In Endgame, Chess Life founding editor Frank Brady explores the brilliant, bizarre life of Bobby Fischer.
Bobby Fischer was the only chess champion the man in the street could name. Why did he captivate us?
He's a rags-to-riches story. He was an impoverished Brooklyn high school dropout who seemed totally uncultured; how could he play such an intellectually demanding game? And he was David against the Soviet Union's Goliath. Chess was the Soviet game; America's game was baseball. He beat them at their game, and became a cold war hero.
He believed the Soviets were conspiring against him. Any truth to that?
Well, even paranoids have enemies. They did have a secret laboratory with psychologists and grandmasters studying Bobby. He thought they were plotting to assassinate him, but we can't prove that.
Fischer threw epic tantrums at his 1972 championship match with Boris Spassky—over lighting, chess sets, orange juice, audience noise. Were his antics a ploy?
I don't think so. Bobby looked upon chess as a great art. When he played, he was like Vladimir Horowitz at Carnegie Hall. He wanted silence, respect, proper lighting; he didn't want people with candy wrappers in the audience.
In later years his behavior was grotesque and hateful. Although he was Jewish, he became a raving anti-Semite and called for mass killings of American Jews. What brought that on?
The New York chess community was highly Jewish during his early career, and he felt that he was not getting enough respect. So he made this illogical jump, "I don't like Jews because the Jews control the money in chess, and I'm not getting any." It was irrational. Then he stumbled upon The Protocols of the Elders of Zion, the famous anti-Semitic tract, and bought it as nonfiction.
You knew Fischer in his salad days.

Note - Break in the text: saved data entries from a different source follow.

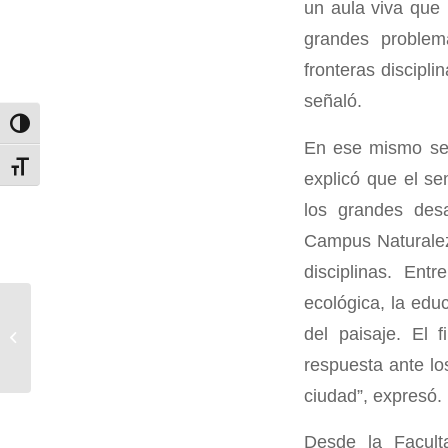
un aula viva que 
grandes problem
fronteras discipli
señaló.
Alternar alto contraste
En ese mismo sen
Alternar tamaño de letra
explicó que el s
los grandes desa
Campus Naturaleza
disciplinas. Ent
ecológica, la educ
Académica FCNO y
Curadora del Herbario
del paisaje. El 
CONC capacitan al
respuesta ante lo
equipo de Campus
Naturaleza...
ciudad”, expresó.
Desde la Facult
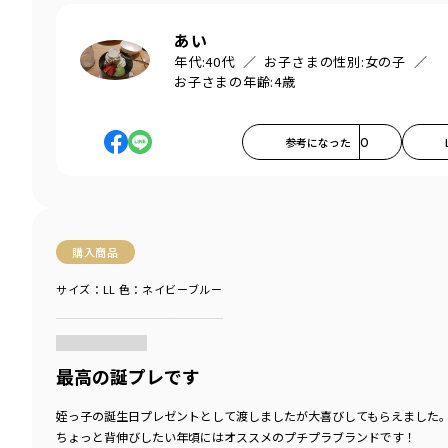
あい
年代:
40代
お子さまの性別:
女の子
お子さまの年齢:
4歳
参考になった
0
購入商品
サイズ：LL
色：ネイビーブルー
商品をチェックする＞
最高の誕プレです
姪っ子の誕生日プレゼントとして渡しましたが大喜びしてもらえました
ちょっと背伸びしたい年頃にはオススメのプチプラブランドです！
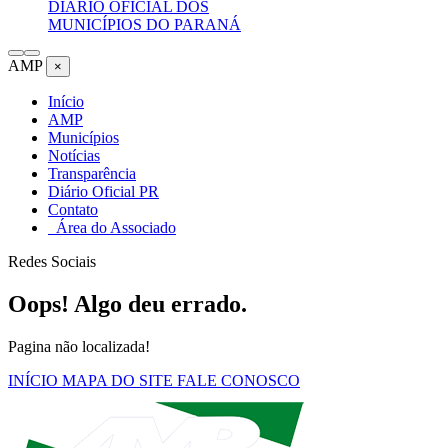
DIÁRIO OFICIAL DOS
MUNICÍPIOS DO PARANÁ
AMP
×
Início
AMP
Municípios
Notícias
Transparência
Diário Oficial PR
Contato
Área do Associado
Redes Sociais
Oops! Algo deu errado.
Pagina não localizada!
INÍCIO
MAPA DO SITE
FALE CONOSCO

What were your impressions?
I had dinners with him, and if there was a lull in the conversation he'd pull out his pocket chess set. He'd be eating and analyzing games. I saw him do it in the street as he was walking; he'd pull out his chess set and start moving the pieces. I liked him. I found him interesting and generous. When I was broke, he said, "Can I lend you some money?"—my brother didn't even do that.
What do chess aficionados see in Fischer?
I played him many times; I call him the Mozart of chess. His chess was crystalline, perfect—not murky or hidden, like some players, where suddenly they spring a trap. You could see what he was doing, but you couldn't resist it, it was so powerful.